Tuesday, September 4, 2007

Seminars and semester

I'm in two seminars now, which I intend to use for blog fodder. We'll see how long that lasts, since I obviously have bursty blogging habits. The first seminar is Statistical Models and Methods for Networks, taught by Steve Fienberg, and the second is Analysis of Social Media, led by William Cohen and Natalie Glance (of Google Pittsburgh). Both seem very promising, as the syllibi list a number of papers that are in my embarrassingly large "should read but haven't gotten around to" pile.

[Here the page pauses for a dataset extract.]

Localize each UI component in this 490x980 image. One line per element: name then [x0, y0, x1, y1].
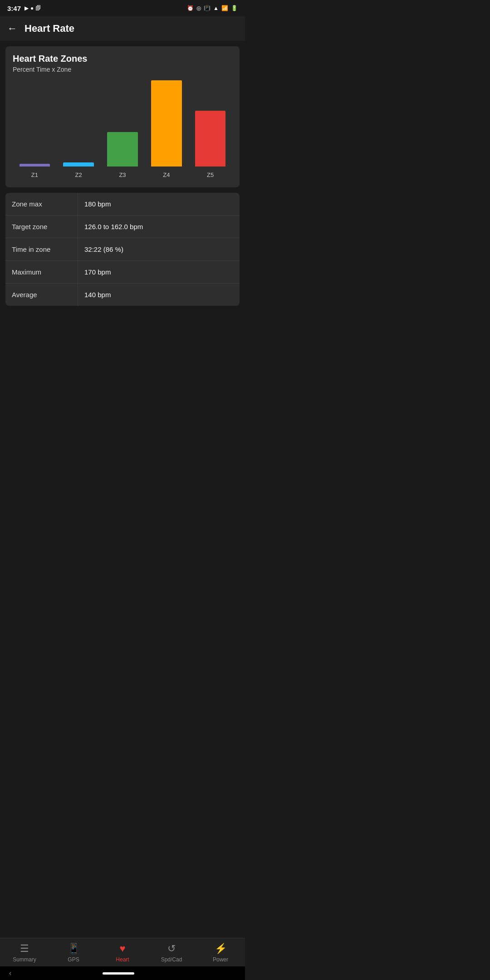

Plus, since grades are based on class participation (and perhaps a one-hour presentation), they should be low-stress, compared to other courses I've taken.

This semester Christos and I will be putting together a tutorial on graph mining for ICWSM 2008. (We're currently putting together the abstract/bios, so the actual tutorial page will be up soon!) I also have a number of research projects going on, including putting together a paper from my summer work at PricewaterhouseCoopers, actually looking toward a thesis topic, and getting some new datasets. In my spare time I'm compiling into social-network-form election campaign donation data, as my good deed to the machine learning community (and out of personal curiousity). As of now I just need to get it into MATLAB readable format and get about half a gig of webspace so I can post the compressed files. Also this semester I will be continuing my involvement in Dec/5, helping run the first few TG's as the torch is passed to new members.